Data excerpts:
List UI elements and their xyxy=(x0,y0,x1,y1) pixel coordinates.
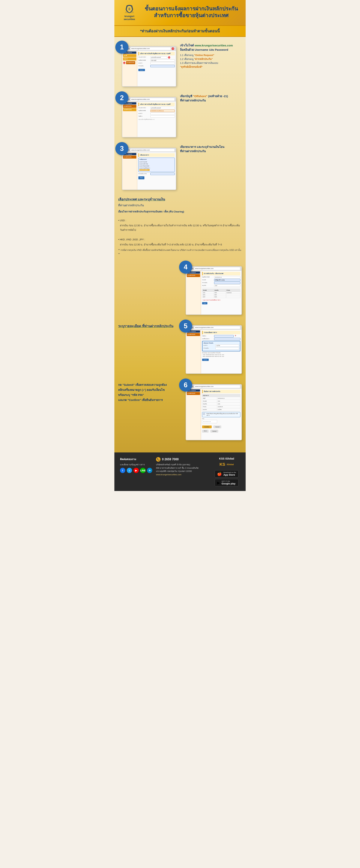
youtube-icon[interactable]: ▶ xyxy=(134,468,139,473)
logo-name: krungsri securities xyxy=(124,15,135,21)
step-4-screenshot: www.krungsrisecurities.com Online Reques… xyxy=(186,266,242,315)
footer-contact-subtitle: และติดตามข้อมูลข่าวสาร xyxy=(120,463,152,466)
step-1-block: 1 www.krungsrisecurities.com 1.1 Online … xyxy=(118,42,242,87)
step-4-screenshot-area: 4 www.krungsrisecurities.com Online Requ… xyxy=(182,262,242,315)
currency-title: เลือกประเทศ และระบุจำนวนเงิน xyxy=(118,196,242,202)
step-2-screenshot: www.krungsrisecurities.com Online Reques… xyxy=(122,97,176,137)
footer-phone-number: 0 2659 7000 xyxy=(162,458,179,461)
footer-company: 📞 0 2659 7000 บริษัทหลักทรัพย์ กรุงศรี จ… xyxy=(156,457,210,476)
phone-icon: 📞 xyxy=(156,457,161,462)
step-3-text: เลือกธนาคาร และระบุจำนวนเงินโอน ที่ท่านฝ… xyxy=(180,144,242,156)
step-3-number: 3 xyxy=(115,142,129,155)
step-1-number: 1 xyxy=(115,41,129,54)
header: krungsri securities ขั้นตอนการแจ้งผลการฝ… xyxy=(114,0,246,25)
footer-company-info: บริษัทหลักทรัพย์ กรุงศรี จำกัด (มหาชน) 8… xyxy=(156,463,210,476)
currency-detail: เงื่อนไขการฝากหลักประกันธุรกรรมเงินสด / … xyxy=(118,210,242,247)
step-6-screenshot: www.krungsrisecurities.com Online Reques… xyxy=(186,384,242,440)
step-5-screenshot: www.krungsrisecurities.com Online Reques… xyxy=(186,325,242,374)
krungsri-logo-icon xyxy=(124,4,135,14)
footer-contact-title: ติดต่อสอบถาม xyxy=(120,457,152,461)
iglobal-text: iGlobal xyxy=(227,463,233,466)
step-5-text: ระบุรายละเอียด ที่ท่านฝากหลักประกัน xyxy=(118,321,178,331)
step-4-number: 4 xyxy=(179,260,192,274)
step-1-screenshot: www.krungsrisecurities.com 1.1 Online Re… xyxy=(122,46,176,87)
currency-info-section: เลือกประเทศ และระบุจำนวนเงิน ที่ท่านฝากห… xyxy=(118,196,242,256)
step-2-text: เลือกบัญชี "Offshore" (ลงท้ายด้วย -21) ท… xyxy=(180,93,242,105)
title-line2: สำหรับการซื้อขายหุ้นต่างประเทศ xyxy=(154,12,228,18)
app-store-badge[interactable]: 🍎 Download on the App Store xyxy=(215,470,239,477)
step-6-block: กด "Submit" เพื่อตรวจสอบความถูกต้อง คลิก… xyxy=(118,380,242,440)
step-5-number: 5 xyxy=(179,319,192,333)
footer-website[interactable]: www.krungsrisecurities.com xyxy=(156,473,182,476)
step-6-number: 6 xyxy=(179,378,192,392)
alert-text: *ท่านต้องฝากเงินหลักประกันก่อนทำตามขั้นต… xyxy=(118,28,242,34)
step-3-block: เลือกธนาคาร และระบุจำนวนเงินโอน ที่ท่านฝ… xyxy=(118,144,242,190)
ks-logo: KS xyxy=(220,462,225,467)
step-6-screenshot-area: 6 www.krungsrisecurities.com Online Requ… xyxy=(182,380,242,440)
step-5-screenshot-area: 5 www.krungsrisecurities.com Online Requ… xyxy=(182,321,242,374)
google-play-icon: ▶ xyxy=(217,480,220,485)
apple-icon: 🍎 xyxy=(217,472,222,476)
step-6-text: กด "Submit" เพื่อตรวจสอบความถูกต้อง คลิก… xyxy=(118,380,178,404)
alert-banner: *ท่านต้องฝากเงินหลักประกันก่อนทำตามขั้นต… xyxy=(114,25,246,37)
telegram-icon[interactable]: ✈ xyxy=(147,468,152,473)
footer: ติดต่อสอบถาม และติดตามข้อมูลข่าวสาร f t … xyxy=(114,453,246,491)
header-title: ขั้นตอนการแจ้งผลการฝากเงินหลักประกัน สำห… xyxy=(142,5,240,19)
social-icons: f t ▶ LINE ✈ xyxy=(120,468,152,473)
step-2-number: 2 xyxy=(115,91,129,104)
google-play-badge[interactable]: ▶ GET IT ON Google play xyxy=(215,479,239,486)
step-3-screenshot: www.krungsrisecurities.com Online Reques… xyxy=(122,148,176,190)
footer-app-title: KSS iGlobal xyxy=(219,457,234,460)
footer-app: KSS iGlobal KS iGlobal 🍎 Download on the… xyxy=(213,457,240,486)
line-icon[interactable]: LINE xyxy=(140,468,145,473)
step-4-text xyxy=(118,262,178,266)
footer-contact: ติดต่อสอบถาม และติดตามข้อมูลข่าวสาร f t … xyxy=(120,457,152,473)
step-1-text: เข้าเว็บไซต์ www.krungsrisecurities.com … xyxy=(180,42,242,70)
main-content: 1 www.krungsrisecurities.com 1.1 Online … xyxy=(114,37,246,453)
logo-area: krungsri securities xyxy=(120,4,139,21)
twitter-icon[interactable]: t xyxy=(127,468,132,473)
footer-phone: 📞 0 2659 7000 xyxy=(156,457,210,462)
app-store-text: Download on the App Store xyxy=(223,471,236,476)
currency-note: ** กรณีฝากสกุลเงิน VND เพื่อซื้อขายหลักท… xyxy=(118,248,242,256)
facebook-icon[interactable]: f xyxy=(120,468,125,473)
step-5-block: ระบุรายละเอียด ที่ท่านฝากหลักประกัน 5 ww… xyxy=(118,321,242,374)
title-line1: ขั้นตอนการแจ้งผลการฝากเงินหลักประกัน xyxy=(145,6,238,11)
google-play-text: GET IT ON Google play xyxy=(221,480,235,485)
step-2-block: 2 www.krungsrisecurities.com Online Requ… xyxy=(118,93,242,137)
step-4-block: 4 www.krungsrisecurities.com Online Requ… xyxy=(118,262,242,315)
app-badges: 🍎 Download on the App Store ▶ GET IT ON … xyxy=(215,470,239,486)
currency-subtitle: ที่ท่านฝากหลักประกัน xyxy=(118,203,242,208)
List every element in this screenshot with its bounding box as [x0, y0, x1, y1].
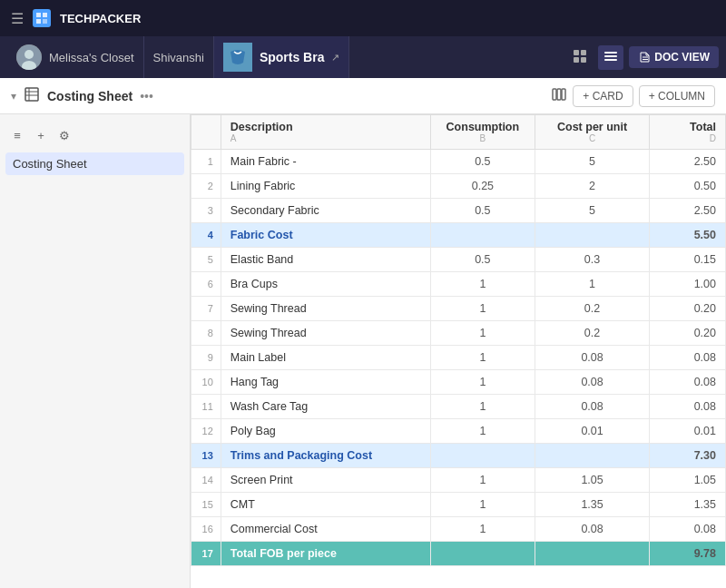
- sheet-bar-actions: + CARD + COLUMN: [551, 85, 715, 107]
- row-number: 14: [191, 468, 221, 493]
- table-row[interactable]: 11Wash Care Tag10.080.08: [191, 395, 726, 419]
- sidebar-item-costing-sheet[interactable]: Costing Sheet: [5, 152, 184, 175]
- table-row[interactable]: 15CMT11.351.35: [191, 493, 726, 517]
- row-cost-per-unit: 0.2: [535, 321, 650, 346]
- row-total: 0.20: [650, 297, 726, 321]
- app-name: TECHPACKER: [60, 12, 141, 25]
- add-card-label: + CARD: [583, 90, 623, 103]
- row-cost-per-unit: 0.3: [535, 248, 650, 272]
- table-row[interactable]: 14Screen Print11.051.05: [191, 468, 726, 493]
- breadcrumb-user[interactable]: Melissa's Closet: [7, 36, 144, 78]
- row-cost-per-unit: 0.08: [535, 370, 650, 395]
- row-consumption: [430, 444, 535, 468]
- svg-rect-3: [43, 19, 47, 24]
- row-description: Total FOB per piece: [221, 542, 430, 566]
- row-number: 6: [191, 272, 221, 297]
- table-row[interactable]: 2Lining Fabric0.2520.50: [191, 174, 726, 199]
- svg-rect-23: [562, 89, 565, 100]
- svg-rect-11: [581, 57, 586, 63]
- list-view-button[interactable]: [598, 45, 623, 70]
- row-total: 0.50: [650, 174, 726, 199]
- row-number: 1: [191, 150, 221, 174]
- breadcrumb-brand[interactable]: Shivanshi: [144, 36, 214, 78]
- row-total: 0.15: [650, 248, 726, 272]
- row-description: Fabric Cost: [221, 223, 430, 248]
- external-link-icon[interactable]: ↗: [331, 52, 339, 64]
- row-total: 9.78: [650, 542, 726, 566]
- add-card-button[interactable]: + CARD: [573, 85, 633, 107]
- collapse-icon[interactable]: ▾: [11, 90, 16, 103]
- row-cost-per-unit: [535, 223, 650, 248]
- row-description: Sewing Thread: [221, 321, 430, 346]
- doc-view-button[interactable]: DOC VIEW: [629, 46, 719, 68]
- table-row[interactable]: 3Secondary Fabric0.552.50: [191, 199, 726, 223]
- row-description: Bra Cups: [221, 272, 430, 297]
- table-row[interactable]: 17Total FOB per piece9.78: [191, 542, 726, 566]
- user-label: Melissa's Closet: [49, 51, 134, 64]
- row-consumption: 1: [430, 395, 535, 419]
- table-row[interactable]: 1Main Fabric -0.552.50: [191, 150, 726, 174]
- svg-rect-21: [553, 89, 556, 100]
- collapse-sidebar-icon[interactable]: ≡: [7, 125, 27, 145]
- svg-rect-9: [581, 50, 586, 55]
- add-column-button[interactable]: + COLUMN: [639, 85, 715, 107]
- table-row[interactable]: 9Main Label10.080.08: [191, 346, 726, 370]
- row-consumption: 1: [430, 493, 535, 517]
- row-number: 12: [191, 419, 221, 444]
- svg-point-5: [25, 50, 34, 59]
- row-total: 5.50: [650, 223, 726, 248]
- row-consumption: 1: [430, 370, 535, 395]
- row-cost-per-unit: 1.05: [535, 468, 650, 493]
- row-consumption: 1: [430, 321, 535, 346]
- sheet-bar: ▾ Costing Sheet ••• + CARD + COLUMN: [0, 78, 726, 114]
- sidebar-controls: ≡ + ⚙: [5, 122, 184, 149]
- row-consumption: 0.25: [430, 174, 535, 199]
- col-description-header: Description A: [221, 115, 430, 150]
- columns-icon[interactable]: [551, 86, 567, 105]
- row-number: 11: [191, 395, 221, 419]
- settings-sidebar-icon[interactable]: ⚙: [54, 125, 74, 145]
- table-row[interactable]: 7Sewing Thread10.20.20: [191, 297, 726, 321]
- product-thumbnail: [223, 43, 252, 72]
- col-a-label: Description: [231, 121, 293, 133]
- table-row[interactable]: 8Sewing Thread10.20.20: [191, 321, 726, 346]
- col-cost-per-unit-header: Cost per unit C: [535, 115, 650, 150]
- costing-table: Description A Consumption B Cost per uni…: [191, 114, 726, 566]
- table-row[interactable]: 10Hang Tag10.080.08: [191, 370, 726, 395]
- breadcrumb-product[interactable]: Sports Bra ↗: [214, 36, 350, 78]
- table-row[interactable]: 13Trims and Packaging Cost7.30: [191, 444, 726, 468]
- row-consumption: 1: [430, 272, 535, 297]
- product-title: Sports Bra: [260, 50, 325, 64]
- table-row[interactable]: 6Bra Cups111.00: [191, 272, 726, 297]
- row-number: 2: [191, 174, 221, 199]
- table-row[interactable]: 5Elastic Band0.50.30.15: [191, 248, 726, 272]
- hamburger-icon[interactable]: ☰: [11, 10, 24, 27]
- row-cost-per-unit: 0.01: [535, 419, 650, 444]
- grid-view-button[interactable]: [567, 45, 593, 70]
- row-consumption: [430, 542, 535, 566]
- row-consumption: 0.5: [430, 248, 535, 272]
- row-number: 7: [191, 297, 221, 321]
- sheet-title: Costing Sheet: [47, 89, 132, 103]
- svg-rect-17: [25, 88, 38, 101]
- row-description: Trims and Packaging Cost: [221, 444, 430, 468]
- svg-rect-0: [36, 13, 41, 17]
- row-total: 1.35: [650, 493, 726, 517]
- sheet-icon: [24, 86, 40, 106]
- row-total: 0.08: [650, 517, 726, 542]
- add-sidebar-item-icon[interactable]: +: [31, 125, 51, 145]
- table-row[interactable]: 4Fabric Cost5.50: [191, 223, 726, 248]
- svg-rect-12: [604, 52, 617, 54]
- sheet-menu-icon[interactable]: •••: [140, 89, 153, 103]
- svg-rect-22: [557, 89, 561, 100]
- row-consumption: 1: [430, 419, 535, 444]
- row-cost-per-unit: 0.08: [535, 517, 650, 542]
- table-row[interactable]: 12Poly Bag10.010.01: [191, 419, 726, 444]
- col-c-label: Cost per unit: [557, 121, 627, 133]
- view-controls: DOC VIEW: [567, 45, 719, 70]
- row-description: Wash Care Tag: [221, 395, 430, 419]
- col-consumption-header: Consumption B: [430, 115, 535, 150]
- row-total: 7.30: [650, 444, 726, 468]
- table-row[interactable]: 16Commercial Cost10.080.08: [191, 517, 726, 542]
- row-number: 8: [191, 321, 221, 346]
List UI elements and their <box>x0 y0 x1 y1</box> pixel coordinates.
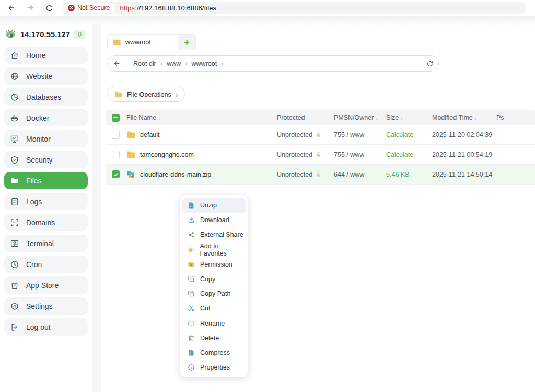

Problem description -
Search the records for the word "currency" and copy out every line that holds it.

Written solution -
currency-title: เลือกประเทศ และระบุจำนวนเงิน xyxy=(118,196,242,202)
currency-detail: เงื่อนไขการฝากหลักประกันธุรกรรมเงินสด / … xyxy=(118,210,242,247)
currency-info-section: เลือกประเทศ และระบุจำนวนเงิน ที่ท่านฝากห… xyxy=(118,196,242,256)
currency-note: ** กรณีฝากสกุลเงิน VND เพื่อซื้อขายหลักท… xyxy=(118,248,242,256)
currency-subtitle: ที่ท่านฝากหลักประกัน xyxy=(118,203,242,208)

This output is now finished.